According to Bureau of Labor Statistics, about 50,000 more companies went out of business in 2010 than started. There are many factors that can attribute to the failure of a startup and we sat down to digest what we see as the top five.
5. Fear of Failure
This would normally be an unlikely or forgotten about reason for business failure; however, it is an important one. One widely known symptom of fear is procrastination. Procrastination is definitely not a quality wanted in an entrepreneur since we are often considered “go getters.” If your company starts going through a rough patch, you may automatically break down and unconsciously begin to sabotage your own potential for success. Fear of failure can also hold you back from growing your business when you have achieved only mediocre success. In the minds of those who fear failure, “a little success is better than a little failure”. It is amazing that those with a fear of failing even start businesses, but surely it happens.
4. Poor Support
Who is really supporting you in your business endeavors? Have you ever spoken to someone about your business and they seemed more excited than you did…or didn’t seem as excited as you thought they would? Have you decided to grab some random unemployed family members or friends and hired them for your business? Having the right support model is crucial for not only your physical business, but your mental state of mind. Bringing friends and family into your business that do not have the same passion for your business as you is far too often a killer of successful a startup. Not all people support you the same way even though they may be your friends. It is great to have trusted friends; however, a trusted business mentor who has worked in your industry may serve as a better springboard for ideas and may provide the right type of support you need to see your business through to success.

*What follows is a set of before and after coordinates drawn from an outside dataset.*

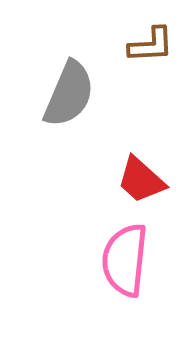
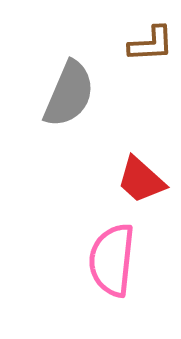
brown L-shape: moved 1 px up
pink semicircle: moved 13 px left
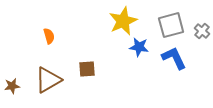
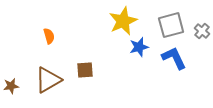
blue star: rotated 24 degrees counterclockwise
brown square: moved 2 px left, 1 px down
brown star: moved 1 px left
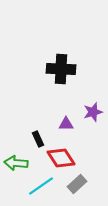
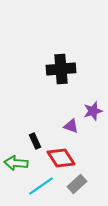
black cross: rotated 8 degrees counterclockwise
purple star: moved 1 px up
purple triangle: moved 5 px right, 2 px down; rotated 21 degrees clockwise
black rectangle: moved 3 px left, 2 px down
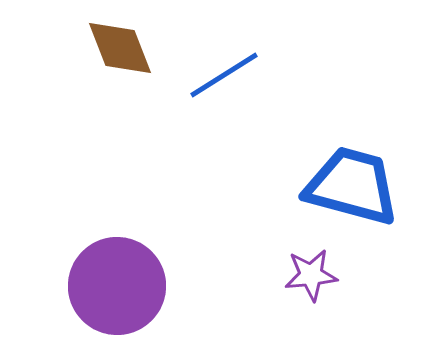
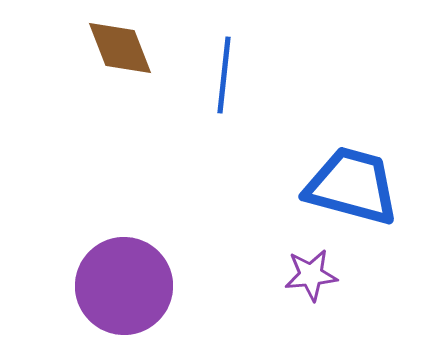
blue line: rotated 52 degrees counterclockwise
purple circle: moved 7 px right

In most cases, you need money to make money. It is common sense to most; however, the amount of money may not be. Some new business owners are immediately compelled to purchase new computers, furniture, business software, etc. Spending a lot of money early in the start-up process can hurt you when you have not been able to determine how your company is going to grow. Sometimes it is necessary to buy new things but there are a lot of free resources and used equipment out there that will help you get your company started without creating high overhead.
2. Losing Focus
The excitement of wanting to do everything and the vision of making big money often cause a a loss of focus after the business has started. You’ve just made your first big deal and now you’re ready to jump into hiring tons of employees and opening a brick and mortar store right away. Taking big steps too early can lead to unnecessary spending. It’s great to plan for big business. Planning is essential in building a foundation and putting the vision of the business on paper. Putting it on paper is what makes it work. Thinking about it is great but having something in writing can help you make your vision a reality. Real words and real numbers make a big difference for you as an entrepreneur, business partners/supports, employees, and even loan consultants. Understand that at some point you may need to hire employees, consultants, accountants, etc., however many businesses often do this too early in the phase of their company. If employees are necessary in the beginning, explore how many you need to optimize your business while keep your costs down.
1. Lack of Knowledge
Lack of knowledge is by far the primary place where a many business owners fall by the wayside. You may know how to cook really well, but do you know how to manage a restaurant? There has to be a basic understanding of all areas of business, especially understanding of your target market, or you will ultimately have gaps in the way that your business runs. Not understanding all aspects of business – sales, accounting, HR, small business law, etc. – can hinder your ability to grow your company to its full potential. You do not have to be a subject matter expert, because where you fall short, you should have someone around that knows is. What you do need is the knowledge to speak the language.
Understanding your competition and what sets you apart from that competition is also a major aspect of knowledge that you need to gain. Even if you do not have competitors, learn what to do when competitors join your market (because at some point they will). Knowledge truly is power when it comes to building and maintaining a business. Learn all that you can so that you can expert in your craft.